**ENTRIES SUPPLIED**
-.-.-

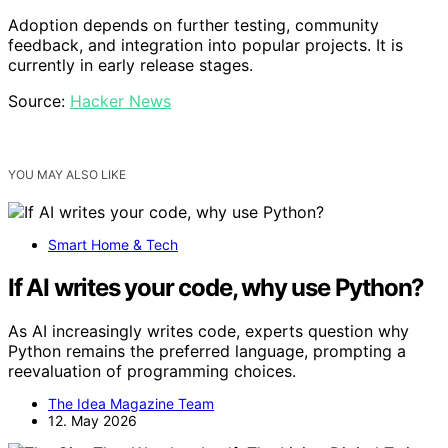
Adoption depends on further testing, community
feedback, and integration into popular projects. It is
currently in early release stages.
Source:
Hacker News
YOU MAY ALSO LIKE
Smart Home & Tech
If AI writes your code, why use Python?
As AI increasingly writes code, experts question why
Python remains the preferred language, prompting a
reevaluation of programming choices.
The Idea Magazine Team
12. May 2026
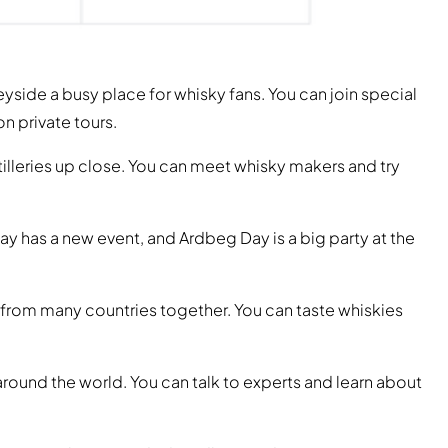
yside a busy place for whisky fans. You can join special
on private tours.
illeries up close. You can meet whisky makers and try
day has a new event, and Ardbeg Day is a big party at the
 from many countries together. You can taste whiskies
around the world. You can talk to experts and learn about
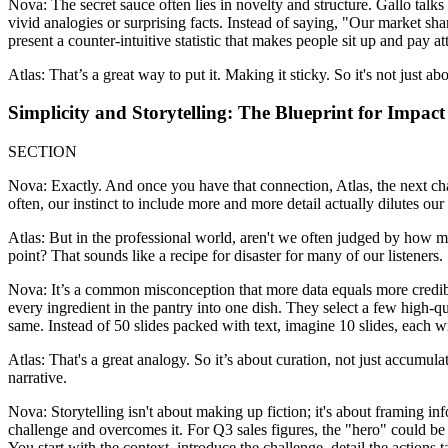
Nova: The secret sauce often lies in novelty and structure. Gallo talk
vivid analogies or surprising facts. Instead of saying, "Our market sh
present a counter-intuitive statistic that makes people sit up and pay att
Atlas: That’s a great way to put it. Making it sticky. So it's not just a
Simplicity and Storytelling: The Blueprint for Impact
SECTION
Nova: Exactly. And once you have that connection, Atlas, the next ch
often, our instinct to include more and more detail actually dilutes ou
Atlas: But in the professional world, aren't we often judged by how 
point? That sounds like a recipe for disaster for many of our listeners.
Nova: It’s a common misconception that more data equals more credibili
every ingredient in the pantry into one dish. They select a few high-q
same. Instead of 50 slides packed with text, imagine 10 slides, each w
Atlas: That's a great analogy. So it’s about curation, not just accumula
narrative.
Nova: Storytelling isn't about making up fiction; it's about framing i
challenge and overcomes it. For Q3 sales figures, the "hero" could be y
You start with the context, introduce the challenge, detail the actio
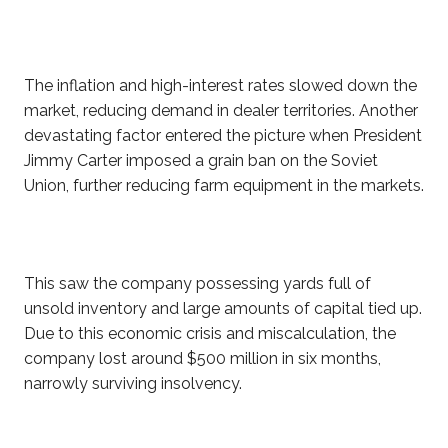
The inflation and high-interest rates slowed down the
market, reducing demand in dealer territories. Another
devastating factor entered the picture when President
Jimmy Carter imposed a grain ban on the Soviet
Union, further reducing farm equipment in the markets.
This saw the company possessing yards full of
unsold inventory and large amounts of capital tied up.
Due to this economic crisis and miscalculation, the
company lost around $500 million in six months,
narrowly surviving insolvency.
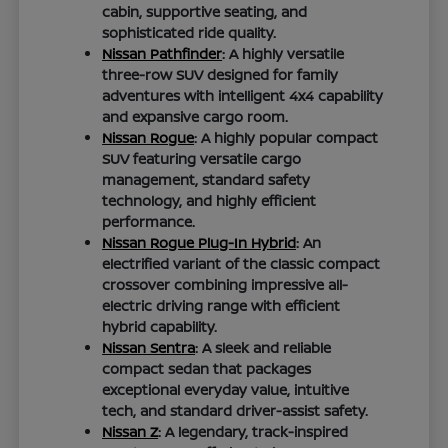
cabin, supportive seating, and
sophisticated ride quality.
Nissan Pathfinder
: A highly versatile
three-row SUV designed for family
adventures with intelligent 4x4 capability
and expansive cargo room.
Nissan Rogue
: A highly popular compact
SUV featuring versatile cargo
management, standard safety
technology, and highly efficient
performance.
Nissan Rogue Plug-In Hybrid
: An
electrified variant of the classic compact
crossover combining impressive all-
electric driving range with efficient
hybrid capability.
Nissan Sentra
: A sleek and reliable
compact sedan that packages
exceptional everyday value, intuitive
tech, and standard driver-assist safety.
Nissan Z
: A legendary, track-inspired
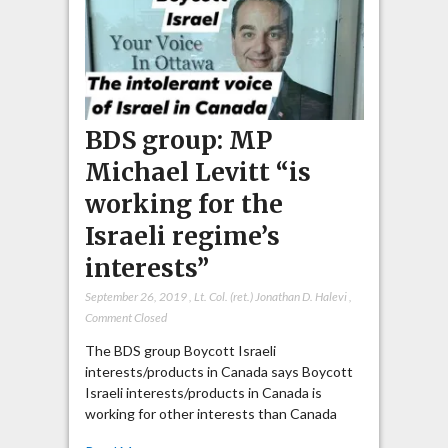
BDS group: MP
Michael Levitt “is
working for the
Israeli regime’s
interests”
September 26, 2019
,
Lt. Col. (ret.) Jonathan D. Halevi
,
Comment Closed
The BDS group Boycott Israeli
interests/products in Canada says Boycott
Israeli interests/products in Canada is
working for other interests than Canada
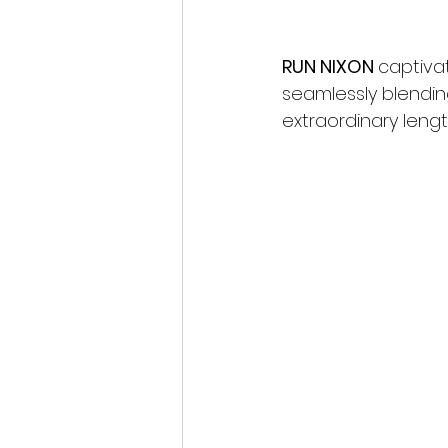
RUN NIXON 
captiva
seamlessly blending
extraordinary length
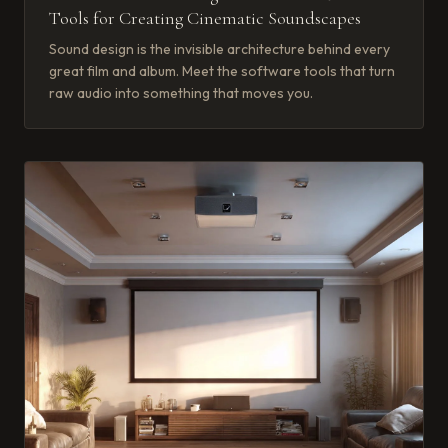
Tools for Creating Cinematic Soundscapes
Sound design is the invisible architecture behind every
great film and album. Meet the software tools that turn
raw audio into something that moves you.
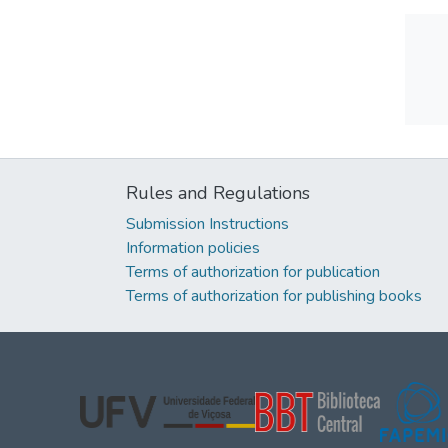
Rules and Regulations
Submission Instructions
Information policies
Terms of authorization for publication
Terms of authorization for publishing books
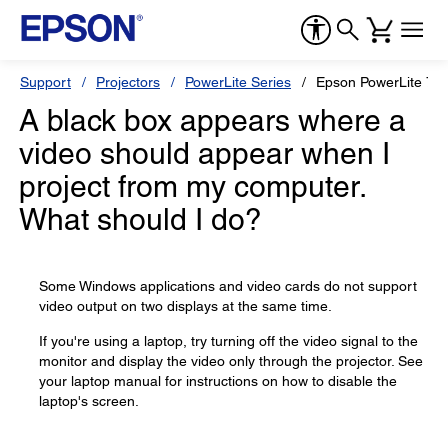
Support
Projectors
PowerLite Series
Epson PowerLite 77
A black box appears where a
video should appear when I
project from my computer.
What should I do?
Some Windows applications and video cards do not support
video output on two displays at the same time.
If you're using a laptop, try turning off the video signal to the
monitor and display the video only through the projector. See
your laptop manual for instructions on how to disable the
laptop's screen.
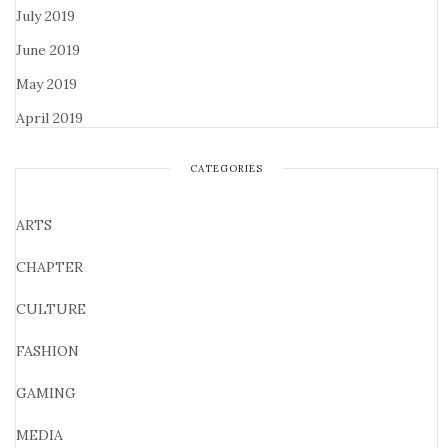
July 2019
June 2019
May 2019
April 2019
CATEGORIES
ARTS
CHAPTER
CULTURE
FASHION
GAMING
MEDIA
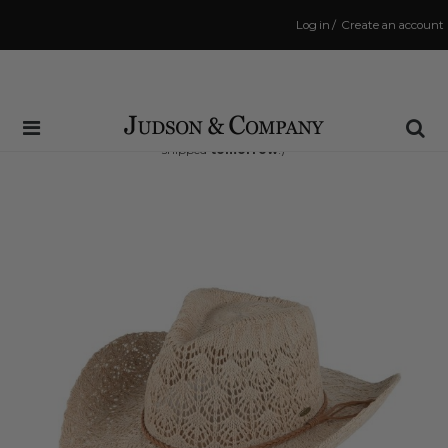
Log in
/
Create an account
Same Day Shipping Cutoff: 3:00 PM
(Order within
36 hrs and 39 mins
to have your order
shipped
tomorrow
!)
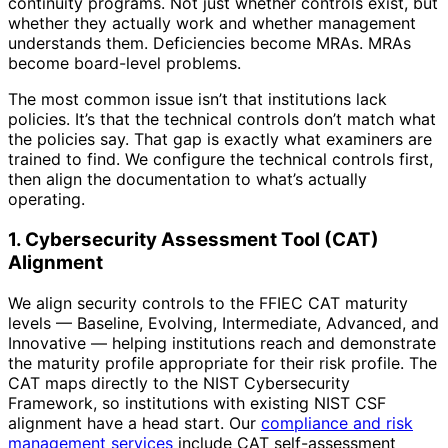
continuity programs. Not just whether controls exist, but
whether they actually work and whether management
understands them. Deficiencies become MRAs. MRAs
become board-level problems.
The most common issue isn’t that institutions lack
policies. It’s that the technical controls don’t match what
the policies say. That gap is exactly what examiners are
trained to find. We configure the technical controls first,
then align the documentation to what’s actually
operating.
1. Cybersecurity Assessment Tool (CAT)
Alignment
We align security controls to the FFIEC CAT maturity
levels — Baseline, Evolving, Intermediate, Advanced, and
Innovative — helping institutions reach and demonstrate
the maturity profile appropriate for their risk profile. The
CAT maps directly to the NIST Cybersecurity
Framework, so institutions with existing NIST CSF
alignment have a head start. Our
compliance and risk
management services
include CAT self-assessment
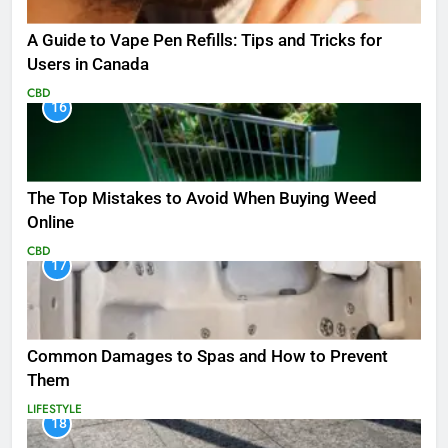
A Guide to Vape Pen Refills: Tips and Tricks for
Users in Canada
CBD
16
The Top Mistakes to Avoid When Buying Weed
Online
CBD
17
Common Damages to Spas and How to Prevent
Them
LIFESTYLE
18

-.-.-

**WHAT NEEDS TO BE DONE**
Your task is to transcribe, with no changes, only the lines of the listing above that lie between the line holding "vivid analogies or" and the line holding "often, our instinct", inclusive.

**ANSWER SPACE**
vivid analogies or surprising facts. Instead of saying, "Our market sh
present a counter-intuitive statistic that makes people sit up and pay att
Atlas: That’s a great way to put it. Making it sticky. So it's not just a
Simplicity and Storytelling: The Blueprint for Impact
SECTION
Nova: Exactly. And once you have that connection, Atlas, the next ch
often, our instinct to include more and more detail actually dilutes ou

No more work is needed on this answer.